Comme Rimbaud, cité en exergue, qui souhaitait rapporter de l’or de ses voyages dans les profondeurs, Fernando Clemot, dans ce très beau petit livre, fait émerger des histoires oubliées qui s’entrecroisent et se répondent. Ces histoires, elles ressemblent aux vagues qui indéfiniment viennent mourir sur la grève, histoires humaines, venues d’un passé enfoui et qui refont surface : « Mi imagen de la memoria siempre ha sido la de unas olas batiendo en una playa….olas y memoria vienen de lejos. Ambas nacen de un impreso movimiento mar adentro y traen sedimentos y metralla del fondo » (p63) (ma vision de la mémoire a toujours été celle de vagues s’abattant sur la plage…. Les vagues viennent de loin. Elles naissent d’un mouvement initié en eaux profondes et rapportent des profondeurs des sédiments et des déchets). Et apparaissent, comme autant de vagues venues de loin, des lieux qui semblent avoir oublié le passé mais que le récit fait revivre : un barrage où un beau jeune homme aux yeux verts s’est noyé ; un appartement vide où le narrateur cherche à retrouver la trace des anciens locataires ; un train où il avait entendu un chanteur des rues à la voix d’ange ; une petite ville frontalière en Amérique du sud liée à un souvenir d’enfance douloureux ; un village en Bolivie qu’une compagnie minière a dépossédé de sa culture, le golfe de Finlande où une jeune femme triste croit voir à la surface de la mer un homme qui appelle au secours ; une maison où les armoires vides et le bruit des cintres qui bougent renvoient le narrateur à sa solitude….

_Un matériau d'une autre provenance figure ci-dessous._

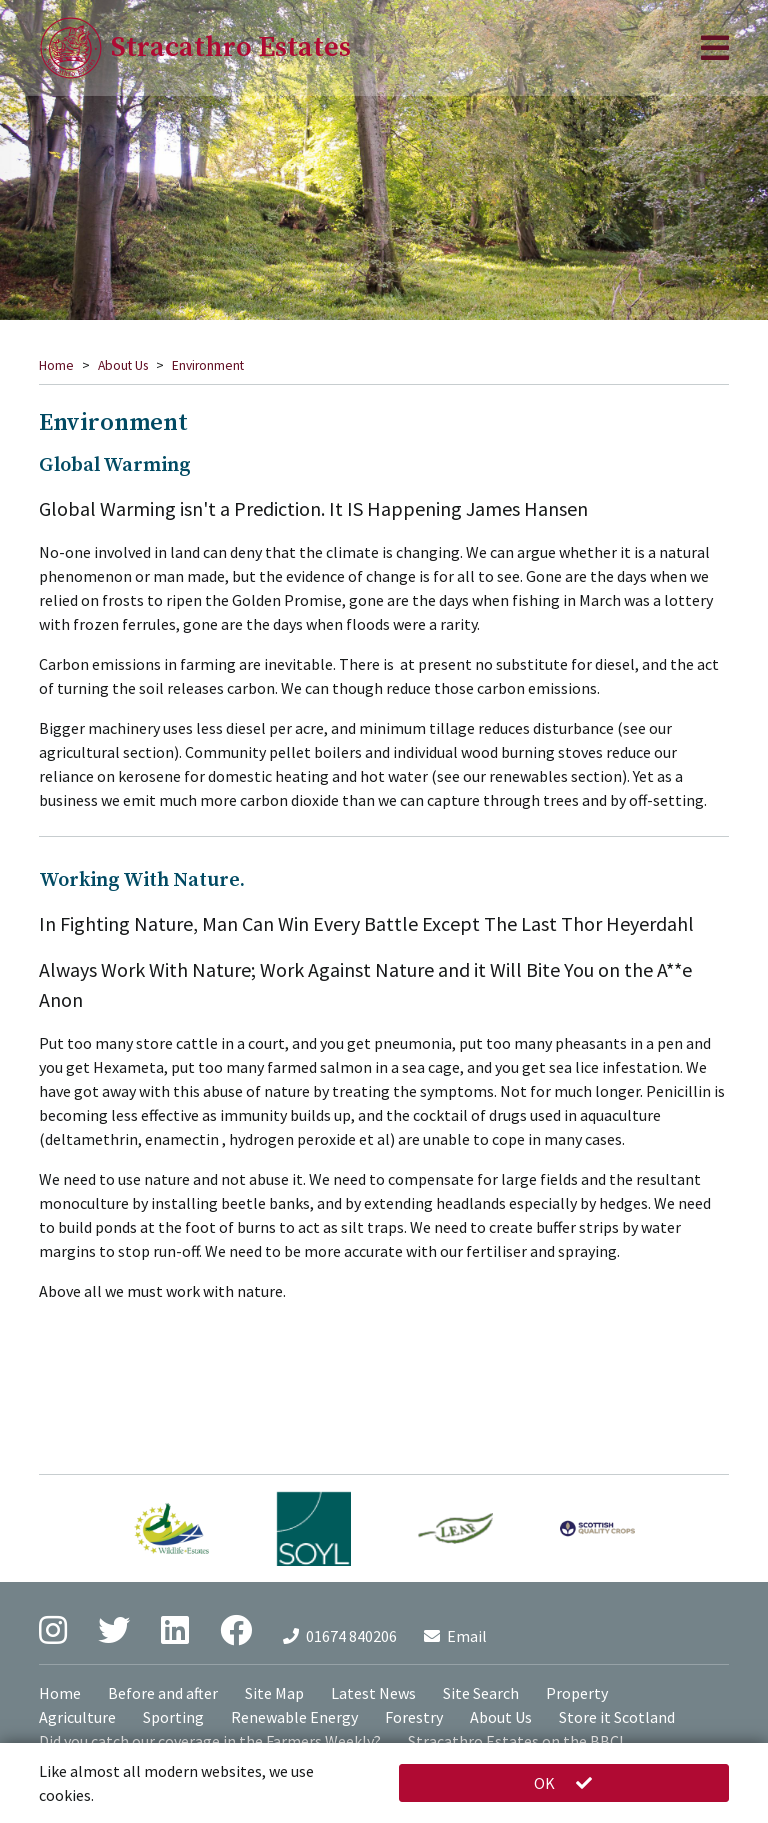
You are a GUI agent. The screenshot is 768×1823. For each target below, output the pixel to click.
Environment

Si les lieux sont importants parce que chargés de mémoire, les hommes le sont aussi et des silhouettes émergent également dont ce père disparu auquel le narrateur essaie de s’identifier puis qu’il recherche dans cette agence bancaire où celui-ci a travaillé toute sa vie ; ce mari odieux qui rappelle à sa femme un lourd secret de famille ; ce chanteur de flamenco qui a connu son heure de gloire et qu’on a oublié ; ce père et ce fils qui se retrouvent avant de se perdre définitivement ; cet homme de pouvoir qui, en un long monologue, impose sa loi à celui à qui la société a refusé la parole. Et puis il y a les noyés dont la présence est obsédante car ils reviennent à plusieurs reprises. C’est comme une phrase musicale, une respiration poétique qui rythme l’ensemble et lui donne sa cohérence. : « y a los ahogados se les vacía el alma pero no tanto el recuerdo… » (et aux noyés, on leur vide l’âme mais non le souvenir)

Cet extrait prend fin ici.